(Transcribed page contents)

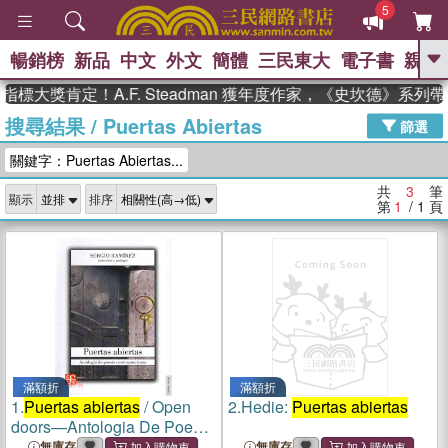
5
暢銷榜
新品
中文
外文
簡體
三民東大
電子書
親子
GO
標大獎肯定！A.F. Steadman 獲年度作家，《史坎德》系列
搜尋結果
/
Puertas Abiertas
、
熱搜：
東野圭吾
高希均教授回憶錄
篩選
、
、
、
The Odyssey
父親節
如果歷
關鍵字：Puertas Abiertas...
、
、
史是一群喵
暑期推薦
國際布克
、
、
獎 臺灣漫遊錄
方念華
台灣的李
共
3
筆
顯示
排序
、
、
登輝時代
數學女孩：黎曼猜想
第
1
/ 1
頁
偉大的迷走神經
滿額折
滿額折
1.
Puertas abiertas
/ Open
2.
Hedie:
Puertas abiertas
doors—Antologia De Poesia
Centroamericana / Central
無庫存
無庫存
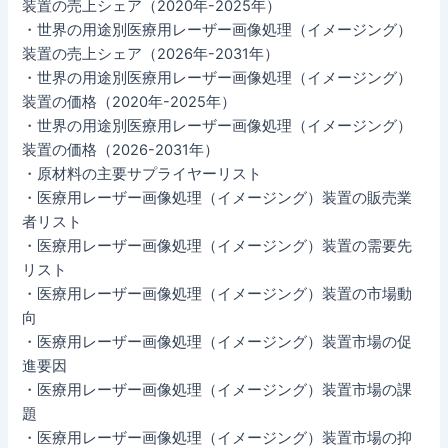
装置の売上シェア（2020年-2025年）
・世界の用途別医療用レーザー画像処理（イメージング）
装置の売上シェア（2026年-2031年）
・世界の用途別医療用レーザー画像処理（イメージング）
装置の価格（2020年-2025年）
・世界の用途別医療用レーザー画像処理（イメージング）
装置の価格（2026-2031年）
・原材料の主要サプライヤーリスト
・医療用レーザー画像処理（イメージング）装置の販売業
者リスト
・医療用レーザー画像処理（イメージング）装置の需要先
リスト
・医療用レーザー画像処理（イメージング）装置の市場動
向
・医療用レーザー画像処理（イメージング）装置市場の促
進要因
・医療用レーザー画像処理（イメージング）装置市場の課
題
・医療用レーザー画像処理（イメージング）装置市場の抑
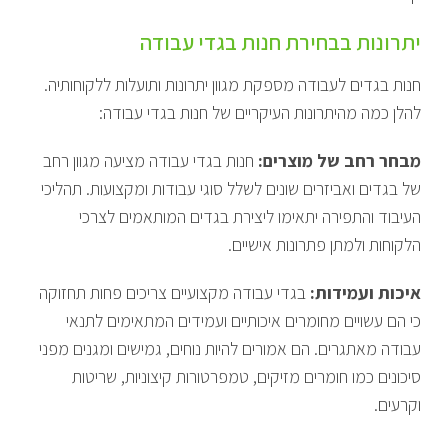
יתרונות בבחירת חנות בגדי עבודה
חנות בגדים לעבודה מספקת מגוון יתרונות ותועלות ללקוחותיה.
להלן כמה מהיתרונות העיקריים של חנות בגדי עבודה:
מבחר רחב של מוצרים:
חנות בגדי עבודה מציעה מגוון רחב
של בגדים ואביזרים שונים לשלל סוגי עבודות ומקצועות. תהליכי
העיבוד והתפירה יתאימו ליצירת בגדים המותאמים לצרכי
הלקוחות ולמתן פתרונות אישיים.
איכות ועמידות:
בגדי עבודה מקצועיים צריכים פחות תחזוקה
כי הם עשויים מחומרים איכותיים ועמידים המתאימים לתנאי
עבודה מאתגרים. הם אמורים להיות נוחים, גמישים ומגנים מפני
סיכונים כמו חומרים מזיקים, טמפרטורות קיצוניות, שריטות
וקרעים.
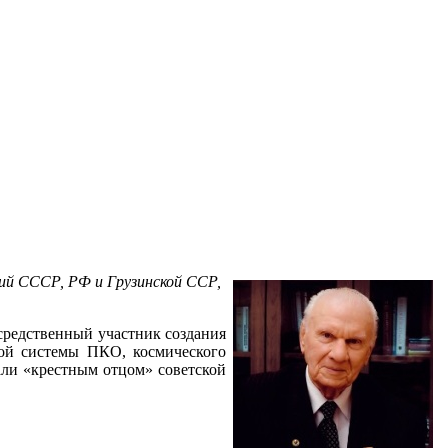
мий СССР, РФ и Грузинской ССР,
средственный участник создания
ной системы ПКО, космического
али «крестным отцом» советской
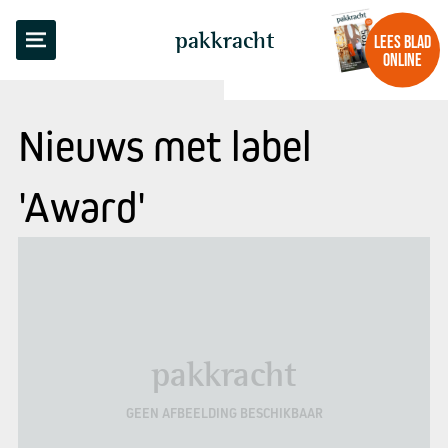
pakkracht
LEES BLAD
ONLINE
Nieuws met label
'Award'
pakkracht
GEEN AFBEELDING BESCHIKBAAR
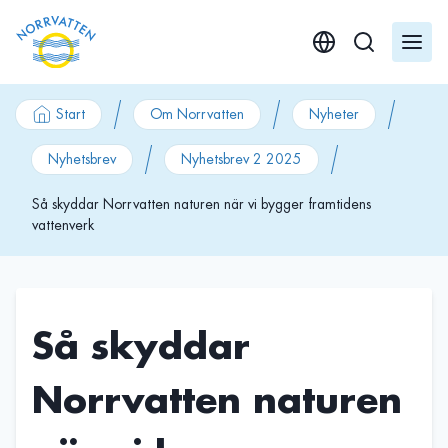
GÃ¥ till innehÃ¥ll
Start
Om Norrvatten
Nyheter
Nyhetsbrev
Nyhetsbrev 2 2025
Så skyddar Norrvatten naturen när vi bygger framtidens
vattenverk
Så skyddar
Norrvatten naturen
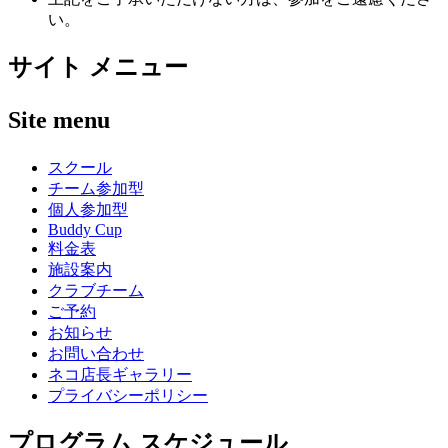
い。
サイト メニュー
Site menu
スクール
チーム参加型
個人参加型
Buddy Cup
料金表
施設案内
クラブチーム
ご予約
お知らせ
お問い合わせ
ネコ店長ギャラリー
プライバシーポリシー
プログラム スケジュール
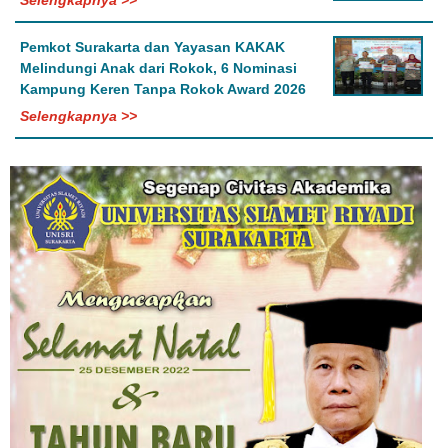
Pemkot Surakarta dan Yayasan KAKAK
Melindungi Anak dari Rokok, 6 Nominasi
Kampung Keren Tanpa Rokok Award 2026
Selengkapnya >>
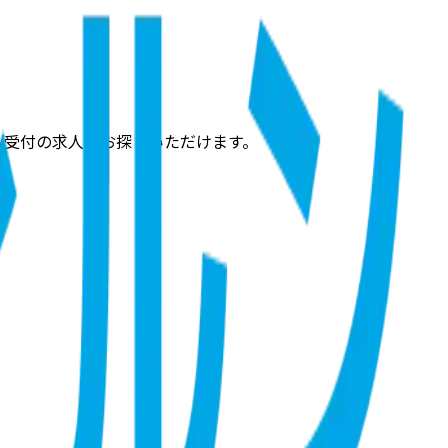
/受付の求人をお探しいただけます。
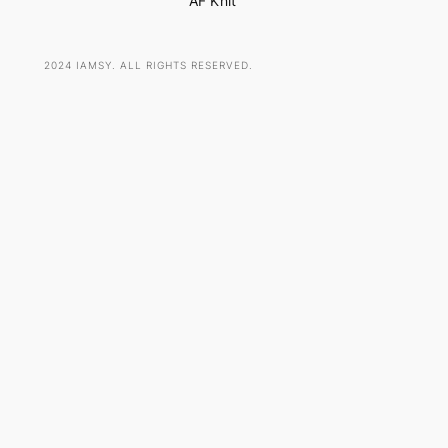
AF Knit
2024 IAMSY. ALL RIGHTS RESERVED.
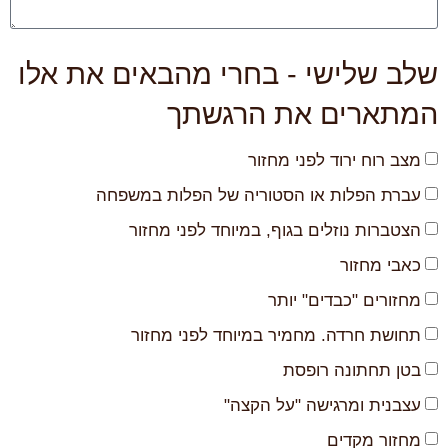
שלב שלישי - בחרי מהבאים את אלו
המתארים את הרגשתך
מצב רוח ירוד לפני מחזור
עברת הפלות או הסטוריה של הפלות במשפחה
הצטברות נוזלים בגוף, במיוחד לפני מחזור
כאבי מחזור
מחזורים "כבדים" יותר
תחושת חרדה. מחמיר במיוחד לפני מחזור
בטן תחתונה רופסת
עצבנית ומרגישה "על הקצה"
מחזור מקדים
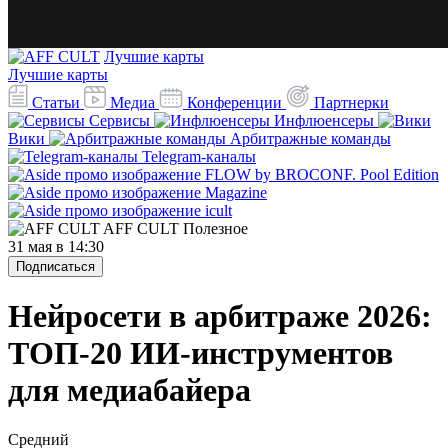
Лучшие карты
Лучшие карты
Статьи
Медиа
Конференции
Партнерки
Сервисы
Инфлюенсеры
Вики
Арбитражные команды
Telegram-каналы
AFF CULT
Полезное
31 мая в 14:30
Подписаться
Нейросети в арбитраже 2026:
ТОП-20 ИИ-инструментов
для медиабайера
Средний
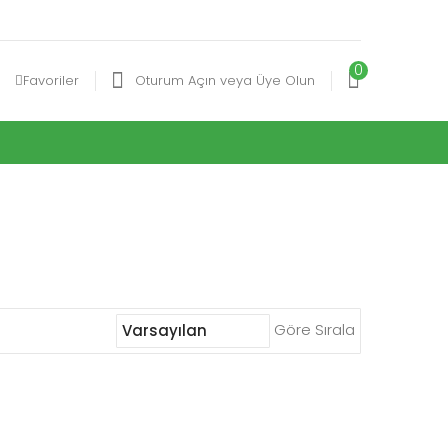
0
Favoriler
Oturum Açın veya Üye Olun
Göre Sırala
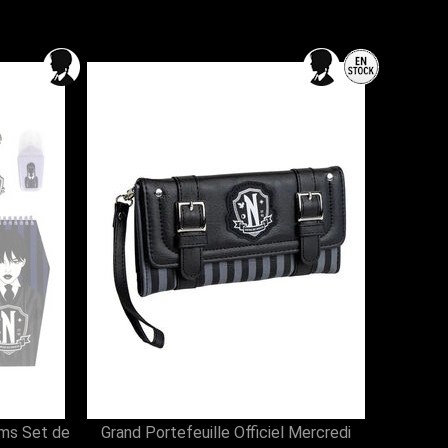
ams Set de
Grand Portefeuille Officiel Mercredi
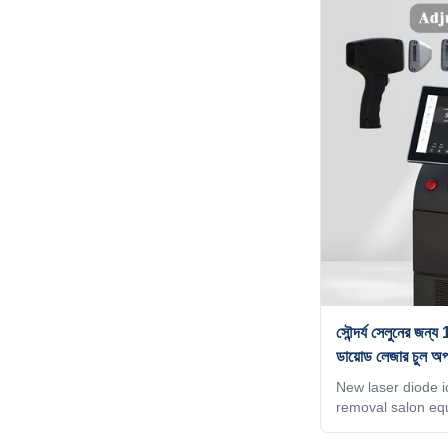
best machine, bes
service?After doin
beauty exhibition
website, or by goo
you that their mac
price is best. But
difference betwe
সৌন্দর্য সেলুনের
ডায়োড লেজার চুল অ
New laser diode ic
removal salon e
2000W WHY CHOO
, ODM service for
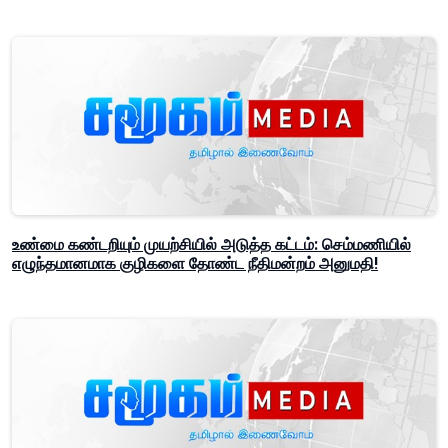
உண்மை கண்டறியும் முயற்சியில் அடுத்த கட்டம்: செம்மணியில்
எழுந்தமானமாக குழிகளை தோண்ட நீதிமன்றம் அனுமதி!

__TASK PROMPT__. Copy the data verbatim, skipping any image it holds.

__REPLY__.
5
暢銷榜
新品
中文
外文
簡體
三民東大
電子書
親子
GO
標大獎肯定！A.F. Steadman 獲年度作家，《史坎德》系列
搜尋結果
/
Puertas Abiertas
、
熱搜：
東野圭吾
高希均教授回憶錄
篩選
、
、
、
The Odyssey
父親節
如果歷
關鍵字：Puertas Abiertas...
、
、
史是一群喵
暑期推薦
國際布克
、
、
獎 臺灣漫遊錄
方念華
台灣的李
共
3
筆
顯示
排序
、
、
登輝時代
數學女孩：黎曼猜想
第
1
/ 1
頁
偉大的迷走神經
滿額折
滿額折
1.
Puertas abiertas
/ Open
2.
Hedie:
Puertas abiertas
doors—Antologia De Poesia
Centroamericana / Central
無庫存
無庫存
装置の売上シェア（2020年-2025年）
・世界の用途別医療用レーザー画像処理（イメージング）
装置の売上シェア（2026年-2031年）
・世界の用途別医療用レーザー画像処理（イメージング）
装置の価格（2020年-2025年）
・世界の用途別医療用レーザー画像処理（イメージング）
装置の価格（2026-2031年）
・原材料の主要サプライヤーリスト
・医療用レーザー画像処理（イメージング）装置の販売業
者リスト
・医療用レーザー画像処理（イメージング）装置の需要先
リスト
・医療用レーザー画像処理（イメージング）装置の市場動
向
・医療用レーザー画像処理（イメージング）装置市場の促
進要因
・医療用レーザー画像処理（イメージング）装置市場の課
題
・医療用レーザー画像処理（イメージング）装置市場の抑
יתרונות בבחירת חנות בגדי עבודה
חנות בגדים לעבודה מספקת מגוון יתרונות ותועלות ללקוחותיה.
להלן כמה מהיתרונות העיקריים של חנות בגדי עבודה:
מבחר רחב של מוצרים:
חנות בגדי עבודה מציעה מגוון רחב
של בגדים ואביזרים שונים לשלל סוגי עבודות ומקצועות. תהליכי
העיבוד והתפירה יתאימו ליצירת בגדים המותאמים לצרכי
הלקוחות ולמתן פתרונות אישיים.
איכות ועמידות:
בגדי עבודה מקצועיים צריכים פחות תחזוקה
כי הם עשויים מחומרים איכותיים ועמידים המתאימים לתנאי
עבודה מאתגרים. הם אמורים להיות נוחים, גמישים ומגנים מפני
סיכונים כמו חומרים מזיקים, טמפרטורות קיצוניות, שריטות
וקרעים.
мий СССР, РФ и Грузинской ССР,
средственный участник создания
ной системы ПКО, космического
али «крестным отцом» советской
pakkracht
LEES BLAD
ONLINE
Nieuws met label
'Award'
pakkracht
GEEN AFBEELDING BESCHIKBAAR
GÃ¥ till innehÃ¥ll
Start
Om Norrvatten
Nyheter
Nyhetsbrev
Nyhetsbrev 2 2025
Så skyddar Norrvatten naturen när vi bygger framtidens
vattenverk
Så skyddar
Norrvatten naturen
い。
サイト メニュー
Site menu
スクール
チーム参加型
個人参加型
Buddy Cup
料金表
施設案内
クラブチーム
ご予約
お知らせ
お問い合わせ
ネコ店長ギャラリー
プライバシーポリシー
プログラム スケジュール
Pemkot Surakarta dan Yayasan KAKAK
Melindungi Anak dari Rokok, 6 Nominasi
Kampung Keren Tanpa Rokok Award 2026
Selengkapnya >>
/受付の求人をお探しいただけます。
AF Knit
2024 IAMSY. ALL RIGHTS RESERVED.
שלב שלישי - בחרי מהבאים את אלו
המתארים את הרגשתך
מצב רוח ירוד לפני מחזור
עברת הפלות או הסטוריה של הפלות במשפחה
הצטברות נוזלים בגוף, במיוחד לפני מחזור
כאבי מחזור
מחזורים "כבדים" יותר
תחושת חרדה. מחמיר במיוחד לפני מחזור
בטן תחתונה רופסת
עצבנית ומרגישה "על הקצה"
מחזור מקדים
Лучшие карты
Лучшие карты
Статьи
Медиа
Конференции
Партнерки
Сервисы
Инфлюенсеры
Вики
Арбитражные команды
Telegram-каналы
AFF CULT
Полезное
31 мая в 14:30
Подписаться
Нейросети в арбитраже 2026:
ТОП-20 ИИ-инструментов
для медиабайера
Средний
0
Favoriler
Oturum Açın veya Üye Olun
Göre Sırala
ams Set de
Grand Portefeuille Officiel Mercredi
best machine, bes
service?After doin
beauty exhibition
website, or by goo
you that their mac
price is best. But
difference betwe
সৌন্দর্য সেলুনের
ডায়োড লেজার চুল অ
New laser diode ic
removal salon e
2000W WHY CHOO
, ODM service for
உண்மை கண்டறியும் முயற்சியில் அடுத்த கட்டம்: செம்மணியில்
எழுந்தமானமாக குழிகளை தோண்ட நீதிமன்றம் அனுமதி!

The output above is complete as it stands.